When students think and act beyond assignments and grades for the class, the authors believe that they have developed commitment to the their own learning and to that of their peers. As students show evidence of awareness, responsibility, and commitment, they go beyond their original assumptions about what can be learned in the classroom about themselves and others. Students have new, hence emergent, experiences in relationships with peers and their professor.
Structural divergence occurs at the next stage, as students engage in new classroom activities. Students demonstrate new classroom behavior as they join with their peers to complete team projects and engage in activities, simulations and assignments. Early on they make mistakes. Students must feel free to experiment with new ideas and ways of leading in order to learn to identify and correct mistakes as well as to overcome their fear of making them. A new classroom organizational structure emerges when students learn from experience which actions succeed, which fail, and which can be improved upon. Evidence of divergence is also found in the students’ stated desire to connect with their peers, to learn who they are and what they do. Students express interest in learning not only more about one another as individuals, but also in the benefit of learning from one another. In so doing atudents link theory with the practice of leadership and organizational behavior.
During this early phase an underdeveloped pattern of feedback prevails in the class. Students feel frustrated, embarrassed, inadequate, or insecure; they struggle to fulfill responsibilities and achieve their goals. They have difficulty sharing authentic information. So the professors reinforce students’ self-confidence by expressing confidence that the students will succeed and by instituting procedures that give students experience and, thereby, an increased sense of certainty. After presentations, discussions or experiential activities, peer reviews and other constructive feedback help shift the students’ mindset towards self-efficacy, confidence and autonomy.
By the end of the early phase, students have presented to the class, led a discussion, facilitated a team exercise, given and received specific, constructive feedback, and reflected upon and discussed perceived successes and failures. They have some experience. Now they express relief and excitement about the classroom undertaking. The professors celebrate these moments as success but more importantly as appreciation and validation of where students are at that moment. Whether feeling fear, stress, or excitement, students are engaged with the enterprise. The professor’s actions plant the seeds of psychological safety (Edmondson, 1999), important classroom leadership by students, and a culture where people venture out of their comfort zone.
Middle Phase
Table 1 depicts three developments in the middle stage: structural stability, enhanced feedback and security within a system of relationships. As these features emerge, the professor reinforces emergent classroom structures. The professor promotes innovation, authenticity, and self-discovery. In one instance, students insincerely praised a seriously flawed presentation. The professor, after referring to an obviously substandard presentation, strongly challenged the critics to be honest. Students report that the next round of feedback is sharper, more specific and effective.

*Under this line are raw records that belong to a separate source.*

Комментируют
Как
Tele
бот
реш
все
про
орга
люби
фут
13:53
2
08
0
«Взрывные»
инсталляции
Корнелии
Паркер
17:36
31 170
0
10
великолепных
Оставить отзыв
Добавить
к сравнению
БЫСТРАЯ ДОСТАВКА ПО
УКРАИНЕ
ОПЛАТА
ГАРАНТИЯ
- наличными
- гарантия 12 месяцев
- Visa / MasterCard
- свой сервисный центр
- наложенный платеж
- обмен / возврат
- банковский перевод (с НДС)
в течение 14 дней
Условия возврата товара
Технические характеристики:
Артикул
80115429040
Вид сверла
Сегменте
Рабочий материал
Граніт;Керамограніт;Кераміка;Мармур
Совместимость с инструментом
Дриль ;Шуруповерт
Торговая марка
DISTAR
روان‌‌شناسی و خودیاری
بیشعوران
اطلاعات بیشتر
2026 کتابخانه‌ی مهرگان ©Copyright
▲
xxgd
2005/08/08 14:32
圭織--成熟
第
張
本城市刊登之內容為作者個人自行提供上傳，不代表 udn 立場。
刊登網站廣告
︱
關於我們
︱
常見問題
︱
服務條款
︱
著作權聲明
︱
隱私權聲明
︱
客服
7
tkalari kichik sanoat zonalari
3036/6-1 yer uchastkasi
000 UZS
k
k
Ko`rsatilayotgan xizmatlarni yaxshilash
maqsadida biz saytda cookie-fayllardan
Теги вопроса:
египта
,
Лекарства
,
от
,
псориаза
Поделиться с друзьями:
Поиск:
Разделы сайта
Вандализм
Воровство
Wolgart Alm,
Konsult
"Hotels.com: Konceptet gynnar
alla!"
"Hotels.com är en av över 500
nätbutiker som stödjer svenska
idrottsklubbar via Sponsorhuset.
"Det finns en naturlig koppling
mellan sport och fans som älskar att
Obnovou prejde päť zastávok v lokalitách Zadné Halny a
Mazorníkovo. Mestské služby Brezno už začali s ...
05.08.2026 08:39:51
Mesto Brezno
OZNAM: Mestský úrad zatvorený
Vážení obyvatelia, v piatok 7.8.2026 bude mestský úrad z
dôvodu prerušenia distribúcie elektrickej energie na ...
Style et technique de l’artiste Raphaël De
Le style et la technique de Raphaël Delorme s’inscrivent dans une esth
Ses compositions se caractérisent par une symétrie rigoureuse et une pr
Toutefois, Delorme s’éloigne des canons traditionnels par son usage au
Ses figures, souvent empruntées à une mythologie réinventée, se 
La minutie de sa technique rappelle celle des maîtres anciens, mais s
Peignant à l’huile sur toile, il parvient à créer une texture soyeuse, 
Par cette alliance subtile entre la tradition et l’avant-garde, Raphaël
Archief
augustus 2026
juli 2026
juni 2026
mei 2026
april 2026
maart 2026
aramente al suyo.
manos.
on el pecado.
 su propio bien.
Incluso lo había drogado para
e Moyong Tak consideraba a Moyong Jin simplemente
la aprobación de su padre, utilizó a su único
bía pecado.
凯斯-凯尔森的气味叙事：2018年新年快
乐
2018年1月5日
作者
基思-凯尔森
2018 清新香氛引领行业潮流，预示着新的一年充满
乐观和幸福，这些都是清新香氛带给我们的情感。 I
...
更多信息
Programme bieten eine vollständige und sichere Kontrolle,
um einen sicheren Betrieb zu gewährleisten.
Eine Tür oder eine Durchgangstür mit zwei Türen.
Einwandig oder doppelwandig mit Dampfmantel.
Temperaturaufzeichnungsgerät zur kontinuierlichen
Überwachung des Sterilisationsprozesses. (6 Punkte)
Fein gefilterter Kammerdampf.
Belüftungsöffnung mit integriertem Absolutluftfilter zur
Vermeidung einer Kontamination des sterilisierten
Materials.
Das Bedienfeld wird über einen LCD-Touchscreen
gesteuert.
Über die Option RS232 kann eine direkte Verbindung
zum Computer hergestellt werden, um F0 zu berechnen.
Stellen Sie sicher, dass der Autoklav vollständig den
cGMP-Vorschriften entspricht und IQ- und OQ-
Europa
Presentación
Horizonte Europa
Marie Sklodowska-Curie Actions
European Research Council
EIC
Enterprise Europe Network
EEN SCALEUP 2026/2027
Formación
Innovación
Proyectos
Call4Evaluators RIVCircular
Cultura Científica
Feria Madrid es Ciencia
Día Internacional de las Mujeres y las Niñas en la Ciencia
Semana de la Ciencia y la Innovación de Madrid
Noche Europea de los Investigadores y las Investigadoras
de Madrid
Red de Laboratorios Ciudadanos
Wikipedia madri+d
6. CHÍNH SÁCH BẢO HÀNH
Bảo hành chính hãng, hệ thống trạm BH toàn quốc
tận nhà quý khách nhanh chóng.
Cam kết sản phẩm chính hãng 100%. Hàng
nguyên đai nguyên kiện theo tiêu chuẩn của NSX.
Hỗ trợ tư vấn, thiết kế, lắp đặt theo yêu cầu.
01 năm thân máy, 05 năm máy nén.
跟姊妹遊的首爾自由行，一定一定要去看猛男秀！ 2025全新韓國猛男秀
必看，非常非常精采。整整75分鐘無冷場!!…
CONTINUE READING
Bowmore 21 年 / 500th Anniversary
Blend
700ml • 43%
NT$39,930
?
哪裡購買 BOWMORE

Such facilitation generates structural stability, as new classroom norms develop. Informal leadership emerges as class members routinely play more active roles than in traditionally taught courses. Students look to one another for significant feedback within the safe structure of their classroom. Leadership is not only informal but also shared. Despite formal team boundaries, people communicate across the class, solving problems and making decisions. Now familiar with peers, professor, roles, and classroom procedures, students come to class expecting interaction that matters.
As students grasp key concepts and become comfortable working in a nontraditional and highly interactive classroom, a positive, supportive environment forms. Psychological safety matures, as evidenced by the frequency and candor of peer feedback. Students understand why they are evaluated and participate in the process. Students report that the polite and positive feedback of the early phase has been supplanted by feedback that hits hard, but does not threaten.
Watching the class structure stabilize, students see how a system works, how the environment shifts, how they fit in, and how the patterns reflect theory. From their observation emerges an awareness of self within a system of relationships and how people – they – influence the organization.
Opportunities arise for professors to facilitate self-discovery. Organization emerges at the edge of chaos (Axley & McMahon, 2006; Pascale, Milleman, & Gioja, 2001). Self-discovery occurs as students give and receive feedback and understand their own feelings and those of others. For students to learn important lessons about themselves, the classroom needs “safe tension” – an environment where people share candid information, fearing neither failure nor retribution. At this stage the professor redirects attention away from procedural issues towards students’ personal development and leadership agendas.
Late Phase
As the last row of Table 1 shows, the late stage of system development features convergence of task processes, high quality relationships, and awareness of transcendent effects. Student behaviors, interactions, and outcomes are consistent and self-sustaining. For example, students come to class ready to conduct an entire session of class with apparent ease. Students interact with consistency: they make requests of one another, report to one another, and provide one another with constructive feedback. In short, the class exhibits a stable organizational form.
Relationships have reached a highly developed state. Students rely upon their peers and influence each other with little hesitation. Rather than disappoint their peers, many students exceed their own expectations. Norms about honesty and self-improvement govern student behaviors. At this stage, students accept and encourage peer-to-peer coaching. They see each other’s strengths and weaknesses and encourage one another to improve.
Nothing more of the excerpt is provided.